Problem requirements: Every line with the string "埼玉事務所" must be copied from the entries below.

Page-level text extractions
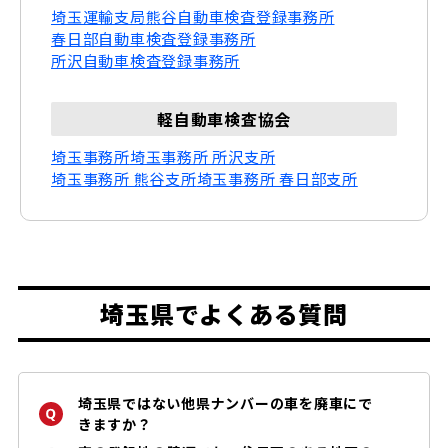
埼玉運輸支局
熊谷自動車検査登録事務所
桶川市
久喜市
春日部自動車検査登録事務所
所沢自動車検査登録事務所
北本市
八潮市
軽自動車検査協会
富士見市
三郷市
埼玉事務所
埼玉事務所 所沢支所
埼玉事務所 熊谷支所
埼玉事務所 春日部支所
蓮田市
坂戸市
幸手市
鶴ヶ島市
日高市
吉川市
埼玉県でよくある質問
ふじみ野市
白岡市
埼玉県ではない他県ナンバーの車を廃車にで
北足立郡 伊奈町
入間郡 三芳町
きますか？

Reply to the exercise:
埼玉事務所
埼玉事務所 所沢支所
埼玉事務所 熊谷支所
埼玉事務所 春日部支所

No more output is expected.